The combination of highly unusual plumage and untypical tameness leads me to suspect that my new pet (I’ve decided to call him Oscar) is probably a cross between a wild pheasant and one of those ornamental varieties which I gather fine ladies in country mansions like to have wandering their capacious gardens. If that is the case, it would seem likely that he’s used to being hand fed. Maybe some fine lady somewhere realised that he was a mongrel, and maybe she has an aversion to mongrels because she’s been conditioned by her elevated class to recognise the pre-eminence of racial purity, and maybe she sent him on his way with orders never to darken her peony patch again. (Which is actually a veiled compliment to the dear lady because her husband would probably have shot him and given the body to the cook.)

The only difficulty with this theory is that I’m unaware of any fine ladies living in mansions in the immediate vicinity.
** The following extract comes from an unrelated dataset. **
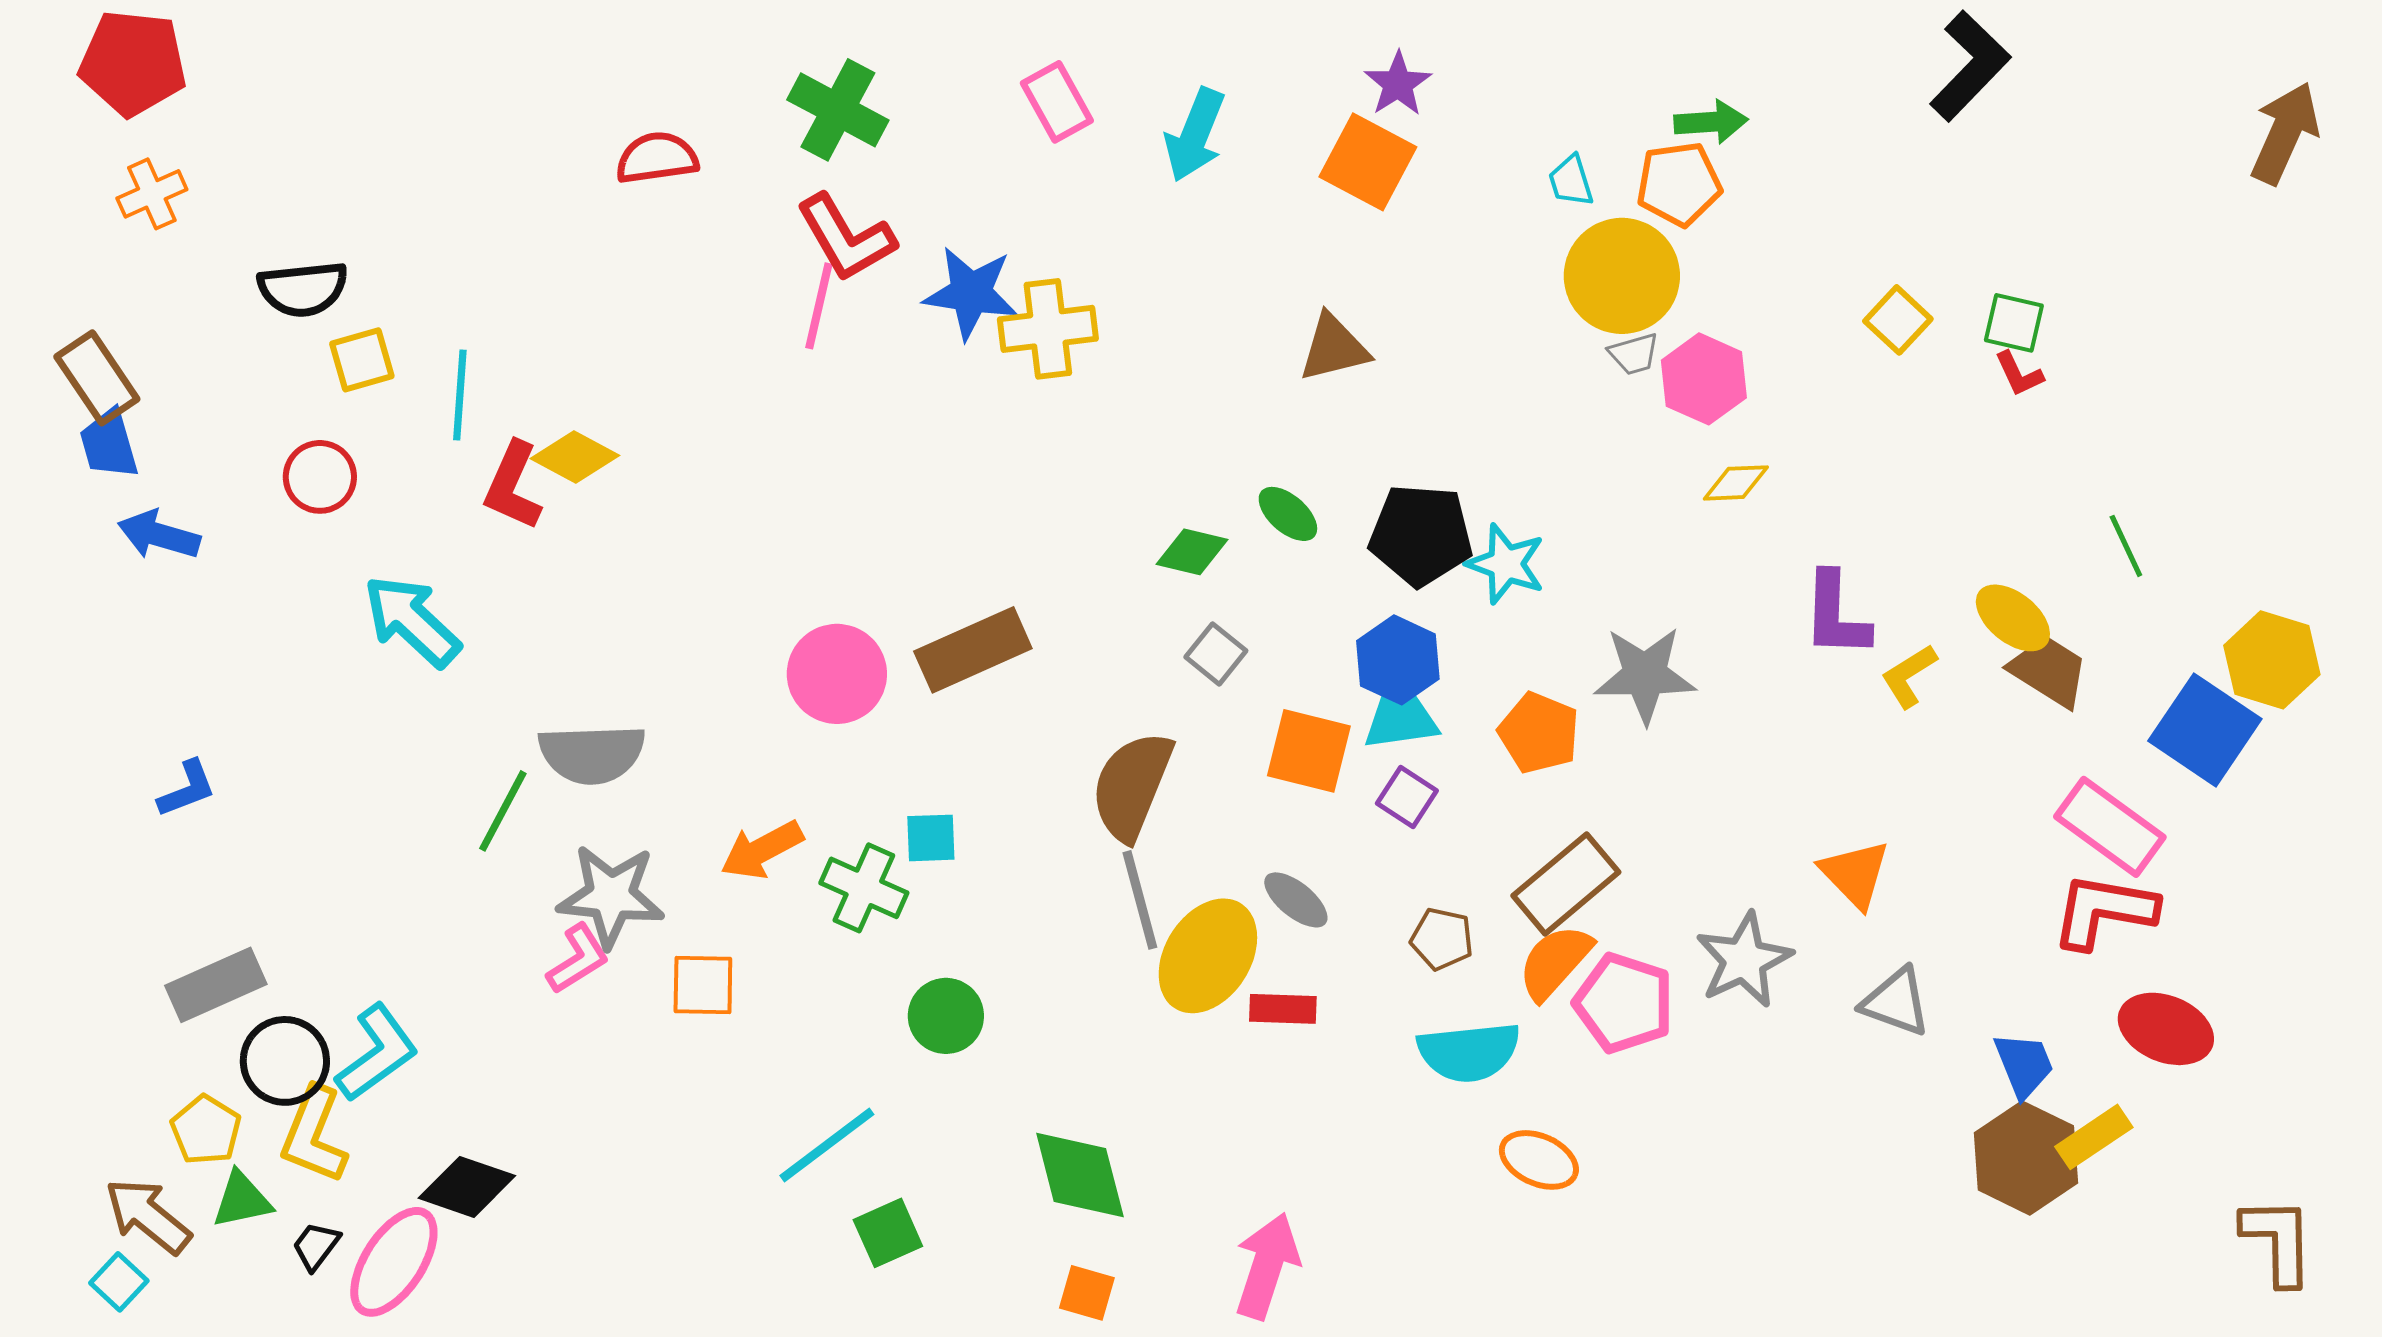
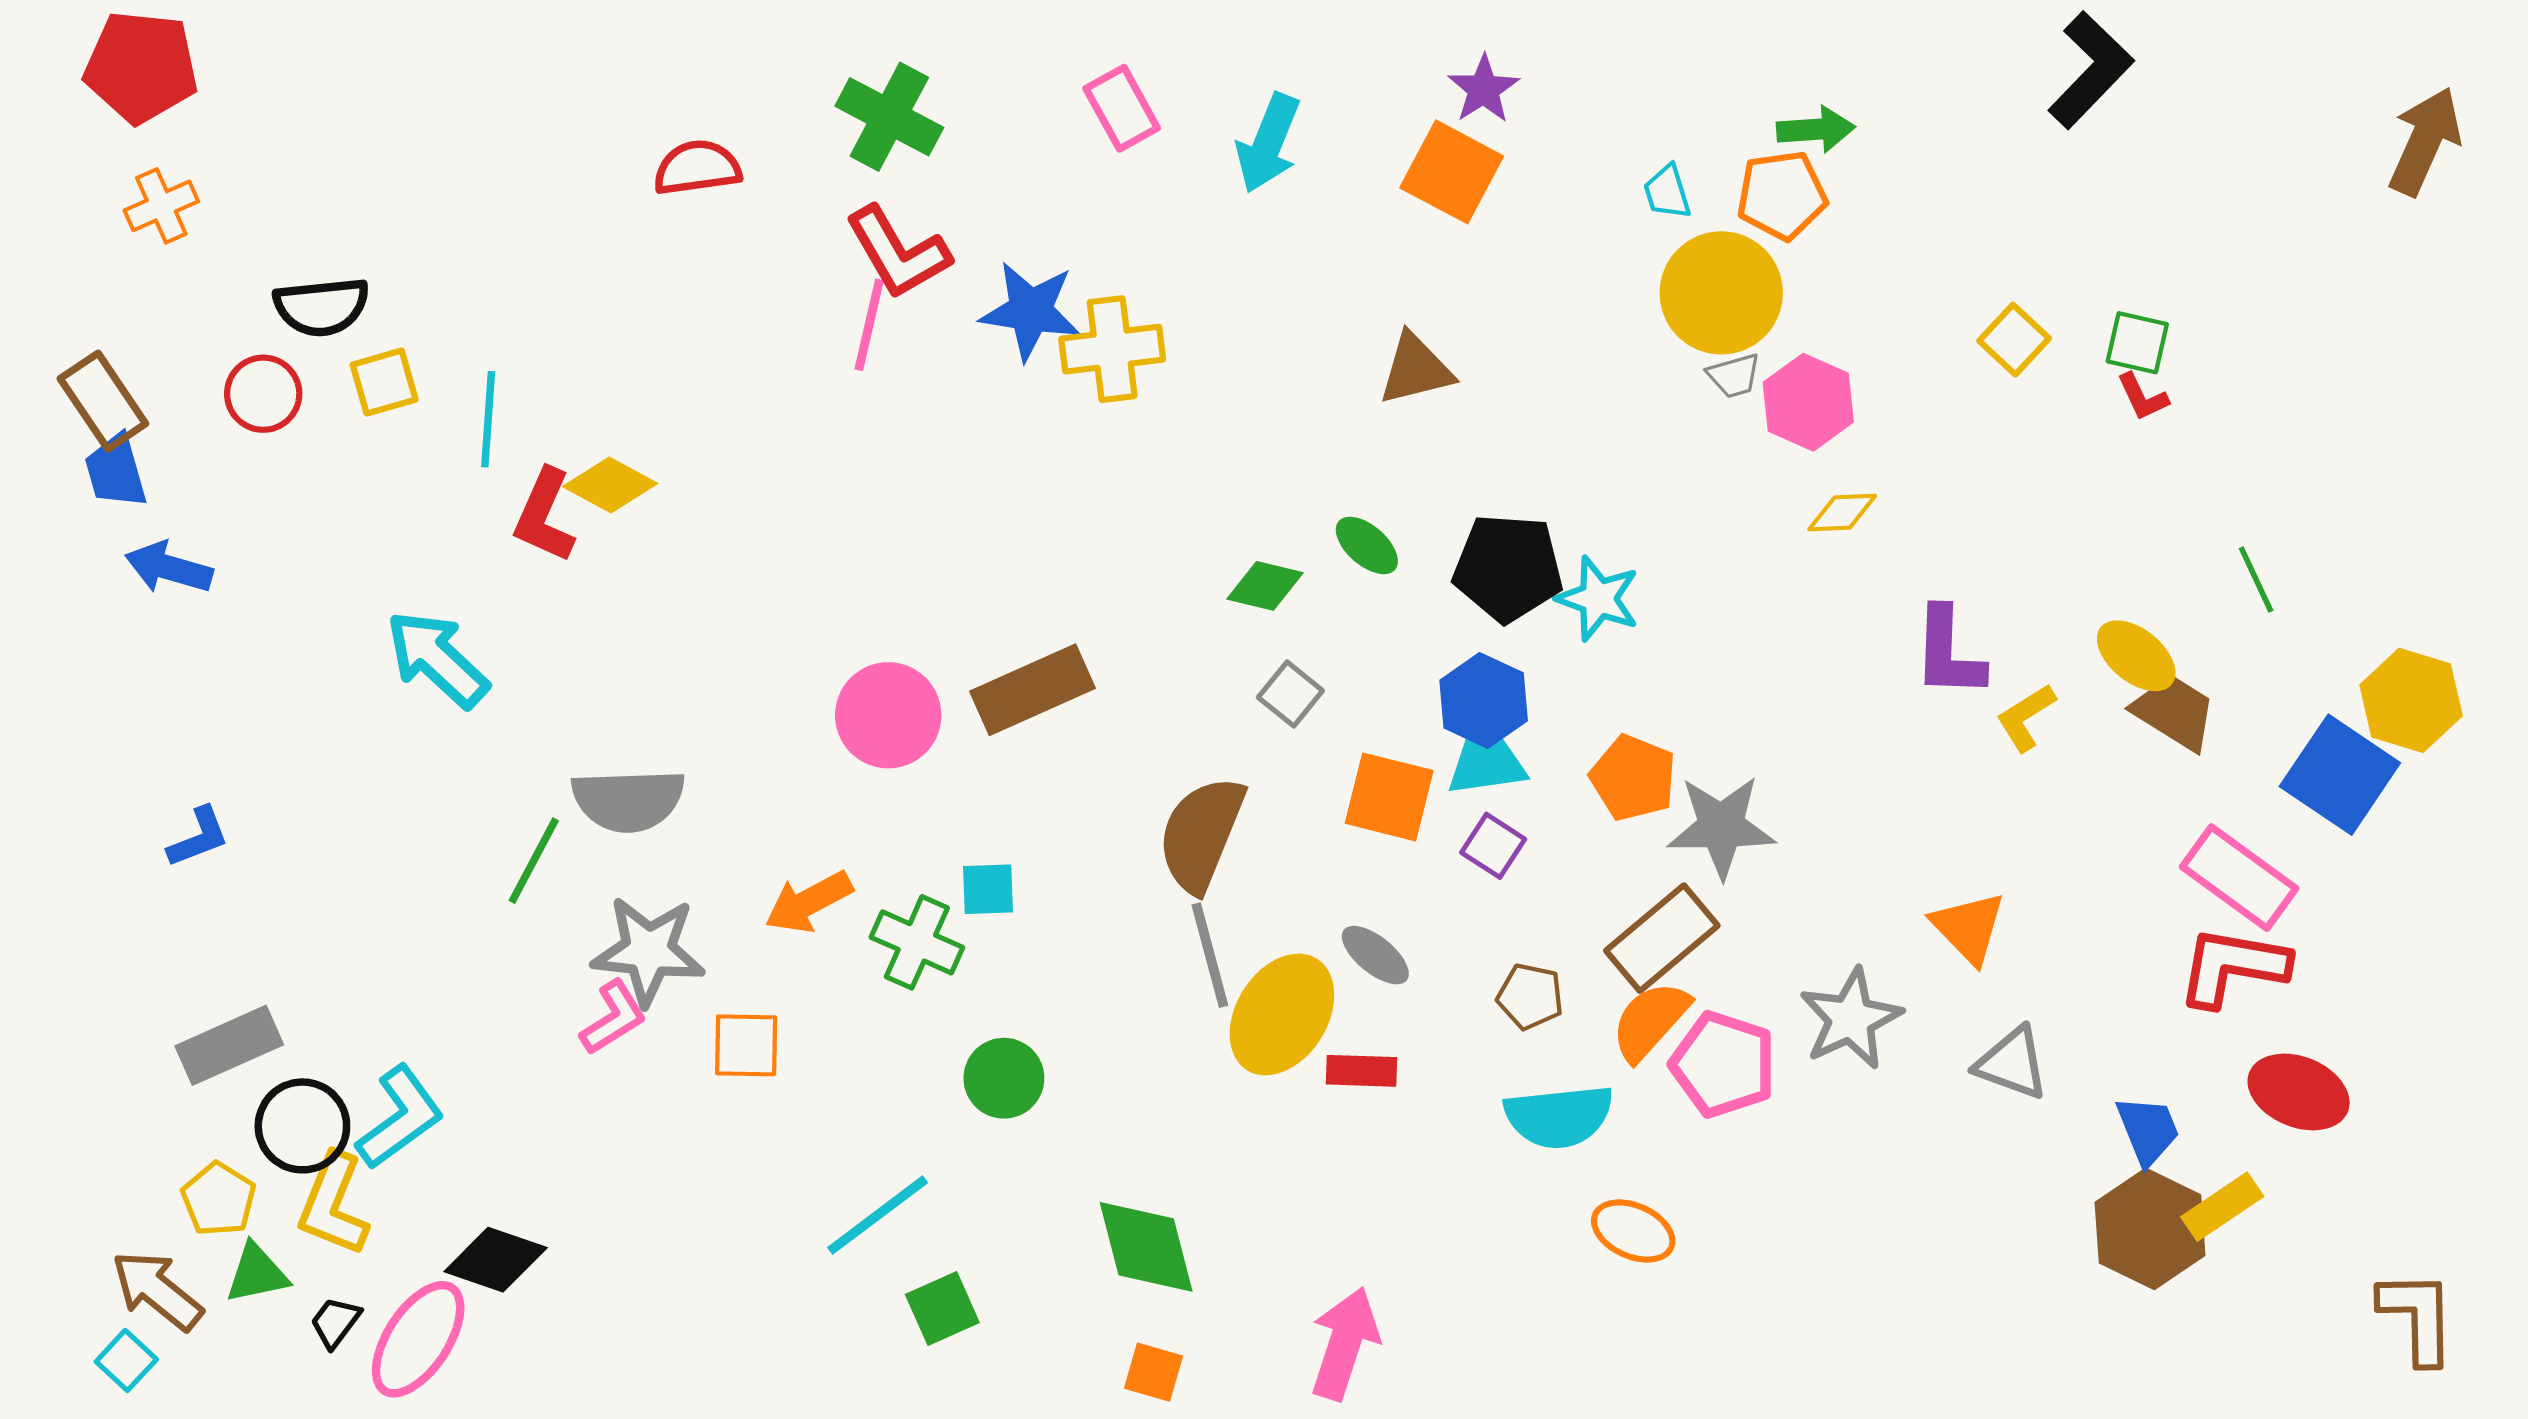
red circle: (320, 477) -> (263, 394), moved
gray star: (1645, 675) -> (1721, 827), moved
The closest thing to a fine lady in these parts is the Lady B’s Dear Mama. She lives in a house about three times the size of mine, but it’s still some way short of a mansion. And besides, she works for a living (or did the last I heard) which proper fine ladies don’t. Their work, if such it can be called, usually amounts to writing a few letters and instructing the serving staff to prepare for the next dinner party.

And so the mystery is unresolved and will probably remain so unless the bird has learned to speak his name and address in case he gets lost. To paraphrase a favourite line from a favourite film: “Where do ’e come from? Where do ’e go?” (The Ghost Train 1941.) But I bet he’ll be back to capitalise on my sentimental nature by further depleting my stock of bird seed. If an explanation should ever come to light, I’ll be sure to post it here.